■ The problem ■
Exactly how many lines in this listing contain "Multiband"? Only the number is needed.
───
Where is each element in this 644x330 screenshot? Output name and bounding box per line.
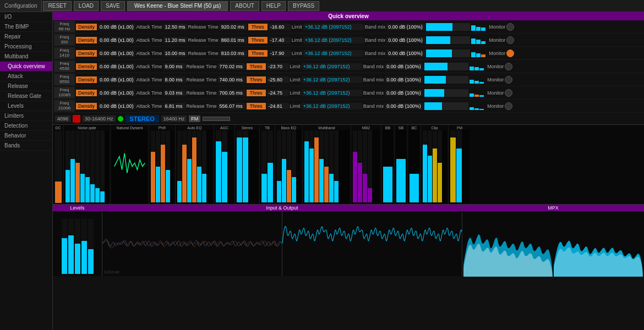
reset-button[interactable]: RESET — [43, 1, 71, 11]
sidebar-item-attack[interactable]: Attack — [0, 72, 52, 81]
thres-val-3: -23.70 — [267, 63, 289, 70]
proc-fm[interactable]: FM — [449, 125, 471, 204]
proc-mb2[interactable]: MB2 — [351, 125, 381, 204]
monitor-label-3: Monitor — [487, 64, 504, 69]
sidebar-item-behavior[interactable]: Behavior — [0, 131, 52, 141]
sidebar-item-processing[interactable]: Processing — [0, 42, 52, 52]
density-val-3: 0.00 dB (x1.00) — [98, 63, 135, 70]
agc-meters — [215, 130, 233, 203]
sidebar-item-io[interactable]: I/O — [0, 12, 52, 22]
attack-val-5: 9.03 ms — [163, 90, 185, 96]
about-button[interactable]: ABOUT — [230, 1, 259, 11]
release-val-3: 770.02 ms — [218, 63, 245, 70]
bypass-button[interactable]: BYPASS — [288, 1, 319, 11]
ng-label: Noise gate — [65, 126, 109, 130]
sidebar-item-limiters[interactable]: Limiters — [0, 111, 52, 121]
proc-sb[interactable]: SB — [395, 125, 408, 204]
limit-val-2: +36.12 dB (2097152) — [303, 50, 364, 57]
config-label: Configuration — [0, 0, 42, 12]
preset-button[interactable]: Wes Keene - Blue Steel FM (50 µs) — [127, 1, 228, 11]
monitor-circle-3[interactable] — [505, 63, 512, 70]
bandmix-label-2: Band mix — [365, 51, 386, 56]
help-button[interactable]: HELP — [261, 1, 286, 11]
thres-btn-6[interactable]: Thres — [247, 103, 266, 109]
levels-header: Levels — [53, 205, 102, 211]
mpx-content — [462, 211, 644, 278]
sidebar-item-levels[interactable]: Levels — [0, 101, 52, 111]
svg-rect-2 — [282, 211, 462, 276]
release-label-3: Release Time — [187, 64, 217, 69]
sidebar-item-detection[interactable]: Detection — [0, 121, 52, 131]
thres-val-6: -24.81 — [267, 103, 289, 109]
bandmix-val-5: 0.00 dB (100%) — [385, 90, 423, 96]
density-val-5: 0.00 dB (x1.00) — [98, 90, 135, 96]
proc-nd[interactable]: Natural Dynami — [111, 125, 149, 204]
sidebar-item-quick-overview[interactable]: Quick overview — [0, 62, 52, 72]
density-btn-4[interactable]: Density — [76, 76, 97, 83]
freq-label-0: Freq68 Hz — [54, 21, 75, 33]
mpx-panel: MPX — [462, 205, 644, 276]
monitor-label-5: Monitor — [487, 90, 504, 96]
proc-tb[interactable]: TB — [260, 125, 275, 204]
proc-bb[interactable]: BB — [381, 125, 395, 204]
bandmix-val-6: 0.00 dB (100%) — [385, 103, 423, 109]
monitor-circle-1[interactable] — [506, 36, 514, 44]
sidebar-item-multiband[interactable]: Multiband — [0, 52, 52, 62]
levels-meters — [53, 211, 102, 276]
sig-slider[interactable] — [203, 117, 230, 121]
monitor-circle-5[interactable] — [505, 89, 512, 97]
sidebar-item-bimp[interactable]: The BIMP — [0, 22, 52, 32]
sidebar-item-release-gate[interactable]: Release Gate — [0, 91, 52, 101]
proc-beq[interactable]: Bass EQ — [275, 125, 303, 204]
io-content: 0.013 sec — [102, 211, 462, 276]
quick-overview-header: Quick overview — [53, 12, 644, 20]
limit-val-0: +36.12 dB (2097152) — [303, 24, 364, 30]
sidebar-item-repair[interactable]: Repair — [0, 32, 52, 42]
release-val-2: 810.03 ms — [220, 50, 247, 57]
density-btn-3[interactable]: Density — [76, 63, 97, 70]
meter-6 — [424, 102, 468, 110]
monitor-circle-0[interactable] — [506, 23, 514, 31]
agc-label: AGC — [215, 126, 233, 130]
proc-dc[interactable]: DC — [53, 125, 64, 204]
density-btn-0[interactable]: Density — [76, 24, 97, 30]
svg-text:0.013 sec: 0.013 sec — [105, 270, 120, 274]
monitor-circle-6[interactable] — [505, 102, 512, 110]
thres-btn-5[interactable]: Thres — [247, 90, 266, 96]
proc-stereo[interactable]: Stereo — [235, 125, 260, 204]
thres-btn-3[interactable]: Thres — [247, 63, 266, 70]
save-button[interactable]: SAVE — [101, 1, 125, 11]
thres-btn-1[interactable]: Thres — [248, 37, 268, 43]
sidebar-item-bands[interactable]: Bands — [0, 141, 52, 151]
density-btn-5[interactable]: Density — [76, 90, 97, 96]
thres-btn-0[interactable]: Thres — [248, 24, 268, 30]
proc-clip[interactable]: Clip — [421, 125, 449, 204]
release-label-4: Release Time — [187, 77, 217, 82]
monitor-circle-4[interactable] — [505, 76, 512, 84]
meter-1 — [426, 36, 470, 44]
density-btn-1[interactable]: Density — [76, 37, 97, 43]
meter-3 — [424, 63, 468, 70]
density-val-1: 0.00 dB (x1.00) — [98, 37, 135, 43]
clip-label: Clip — [422, 126, 447, 130]
load-button[interactable]: LOAD — [74, 1, 99, 11]
proc-agc[interactable]: AGC — [214, 125, 235, 204]
proc-mb[interactable]: Multiband — [303, 125, 351, 204]
thres-btn-2[interactable]: Thres — [248, 50, 268, 57]
proc-ng[interactable]: Noise gate — [64, 125, 111, 204]
quick-overview-section: Quick overview Freq68 Hz Density 0.00 dB… — [53, 12, 644, 113]
proc-aeq[interactable]: Auto EQ — [176, 125, 214, 204]
dc-meter — [54, 131, 62, 203]
monitor-circle-2[interactable] — [506, 50, 514, 57]
sidebar-item-release[interactable]: Release — [0, 81, 52, 91]
sig-range: 30-16400 Hz — [83, 116, 116, 122]
proc-bc[interactable]: BC — [408, 125, 421, 204]
proc-phr[interactable]: PhR — [149, 125, 176, 204]
limit-label-1: Limit — [292, 37, 302, 43]
proc-blocks-area: DC Noise gate — [53, 125, 644, 205]
thres-btn-4[interactable]: Thres — [247, 76, 266, 83]
sb-meter — [396, 130, 406, 203]
phr-meters — [150, 130, 174, 203]
density-btn-6[interactable]: Density — [76, 103, 97, 109]
density-btn-2[interactable]: Density — [76, 50, 97, 57]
───
■ Answer for this exercise ■
2